**What needs to be done:**
Report every line of the records below that contains the word "cilvēkiem".

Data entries
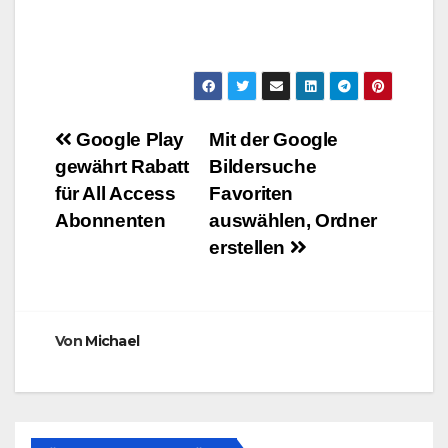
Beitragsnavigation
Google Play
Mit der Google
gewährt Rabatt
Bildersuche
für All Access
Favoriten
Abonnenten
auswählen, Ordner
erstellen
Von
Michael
---
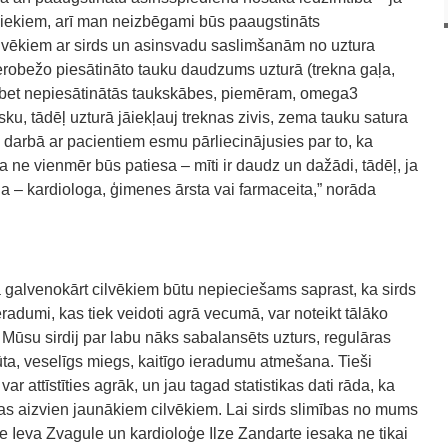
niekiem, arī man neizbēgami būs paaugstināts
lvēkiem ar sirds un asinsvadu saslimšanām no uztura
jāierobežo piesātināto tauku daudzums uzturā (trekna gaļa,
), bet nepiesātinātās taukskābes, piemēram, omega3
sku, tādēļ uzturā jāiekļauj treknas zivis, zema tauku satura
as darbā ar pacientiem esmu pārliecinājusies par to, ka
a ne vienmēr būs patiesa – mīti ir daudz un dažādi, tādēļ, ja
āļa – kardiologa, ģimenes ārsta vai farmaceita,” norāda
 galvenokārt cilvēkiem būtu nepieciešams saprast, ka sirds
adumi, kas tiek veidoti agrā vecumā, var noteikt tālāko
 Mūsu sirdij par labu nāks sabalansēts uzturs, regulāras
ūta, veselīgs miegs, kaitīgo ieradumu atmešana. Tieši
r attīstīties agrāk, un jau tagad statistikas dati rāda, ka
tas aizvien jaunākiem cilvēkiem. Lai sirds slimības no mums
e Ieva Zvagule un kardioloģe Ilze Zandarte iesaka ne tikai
==
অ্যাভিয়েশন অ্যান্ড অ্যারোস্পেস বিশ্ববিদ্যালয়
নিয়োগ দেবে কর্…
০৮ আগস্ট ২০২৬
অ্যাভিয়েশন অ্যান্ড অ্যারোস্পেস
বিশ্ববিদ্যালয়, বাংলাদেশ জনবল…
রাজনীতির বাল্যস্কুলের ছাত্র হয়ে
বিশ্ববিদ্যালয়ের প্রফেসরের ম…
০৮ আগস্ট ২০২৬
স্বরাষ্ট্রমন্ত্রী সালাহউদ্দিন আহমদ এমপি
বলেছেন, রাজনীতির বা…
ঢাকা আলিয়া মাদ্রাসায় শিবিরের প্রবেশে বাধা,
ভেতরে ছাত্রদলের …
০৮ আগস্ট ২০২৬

**Written solution:**
 galvenokārt cilvēkiem būtu nepieciešams saprast, ka sirds
tas aizvien jaunākiem cilvēkiem. Lai sirds slimības no mums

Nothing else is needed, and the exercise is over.